Governor Strickland favors multiple measures of performance as the basis for academic accountability (see here). Teachers and principals participating in the administration's education focus groups say that portfolio assessments are a major topic of discussion. And George Wood, author of Strickland's K-12 education transition report, is a critic of the standards-and-testing movement. On his blog, Wood writes about Nebraska's assessment system as a model to which Ohio and other states should look for guidance and inspiration (see here).

Nebraska's STARS (School-based, Teacher-led Assessment and Reporting System) allows the state's 517 school districts to design their own assessment systems. These assessments include a portfolio of teacher classroom assessments, district tests that measure how well children are meeting locally developed learning standards, a state writing test, and at least one nationally standardized test to serve as what Wood calls a "reality check" (see here).

Results of these local assessments, not surprisingly, show that Nebraska's students are making academic gains (see here). Wood wonders, then, in a recent entry why the Cornhusker State's legislature decided to mess with a good thing last summer by enacting the state's first statewide standardized assessments in reading and math. One guess is that legislators looked at the gold-standard national "reality check" and questioned how well the state's students were actually performing.

On the 2007 National Assessment of Educational Progress (NAEP), only 38 percent of Nebraska's fourth graders scored proficient or above in math, up from 33 percent in 2003. In eighth-grade math 35 percent of students met proficiency, up from 32 percent four years ago. Results are similar in reading, with 35 percent of Nebraska's fourth and eighth graders meeting the proficiency bar.

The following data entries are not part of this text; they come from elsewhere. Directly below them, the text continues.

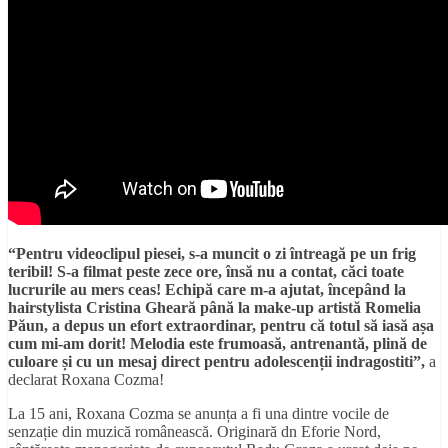
“Pentru videoclipul piesei, s-a muncit o zi întreagă pe un frig
teribil! S-a filmat peste zece ore, însă nu a contat, căci toate
lucrurile au mers ceas! Echipă care m-a ajutat, începând la
hairstylista Cristina Gheară până la make-up artistă Romelia
Păun, a depus un efort extraordinar, pentru că totul să iasă așa
cum mi-am dorit! Melodia este frumoasă, antrenantă, plină de
culoare și cu un mesaj direct pentru adolescenții indragostiti”,
a
declarat Roxana Cozma!
La 15 ani, Roxana Cozma se anunța a fi una dintre vocile de
senzație din muzică românească. Originară dn Eforie Nord,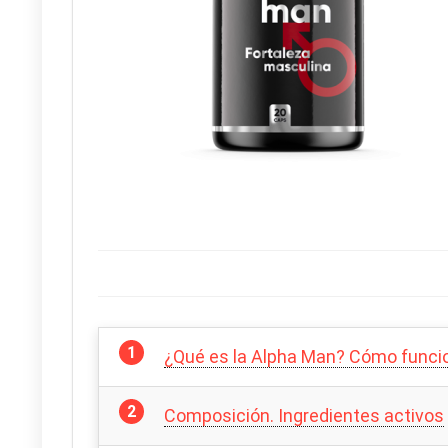
¿Qué es la Alpha Man? Cómo funci
Composición. Ingredientes activos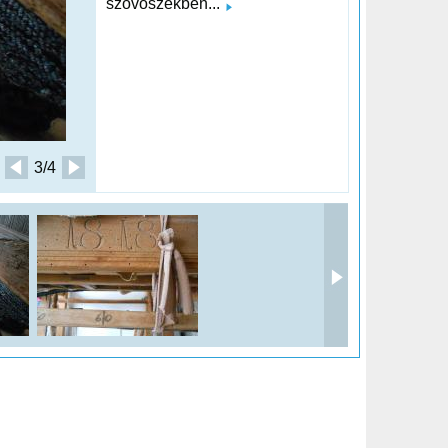
szövőszékben...
3/4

Contrast these results with the proficiency rates on the state's annual academic report. In 2006-2007, Nebraska reported that 89 percent of fourth graders and 90 percent of eighth graders were proficient in reading and that 91 percent of fourth graders and 88 percent of eighth graders met the state's math-proficiency bar. These results do not jibe with the state's NAEP performance. To be fair, NAEP is a reality check for the rigor of Ohio's statewide assessments, too (see here). However, Ohio has seen larger gains than Nebraska in NAEP performance in recent years, especially in math.

There also are policy and implementation concerns related to decentralized assessments. Creating a fair, reliable, standards-based assessment at the state level has been a mammoth task. Imagine if that work were being done 612 times over by every district in the state. How would Ohio ensure that there were not vast differences between the expectations being set for urban children and suburban children? How would we accurately gauge whether achievement gaps exist and measure our progress toward closing them?

Ohio's students are mobile. In urban districts 15 percent of students tested on state assessments last spring were not in the same building for the entire school year. How would local assessments, unique to each district, measure the progress of students between districts? How would portfolios follow students across schools? And, to the bottom line, how much money and staff time would it take to implement such a system? Would that time and money be drained away from classroom instruction and resources?

Teachers should regularly review and monitor students' academic progress and tools like portfolios and short-cycle assessments are critical for this work. Classroom instruction should not be based solely on the content of annual statewide tests and local school districts should be encouraged to expand academic offerings beyond the state's standards. But this does not mean we ought to abandon statewide standardized testing. Accountability in education requires, at the very least, objective assessments based on common standards. Standardized testing, while not perfect, provides an important floor for public education and removing it would cost the state's neediest children most.  

Ohio should continue thinking about other ways to measure school and student performance in addition to the statewide achievement tests, and we can learn from the strengths of systems like STARS. But we are making progress in Ohio and improving our accountability system with the new value-added component (see here). Doing away with statewide standardized testing would be a giant step back for children in the Buckeye State.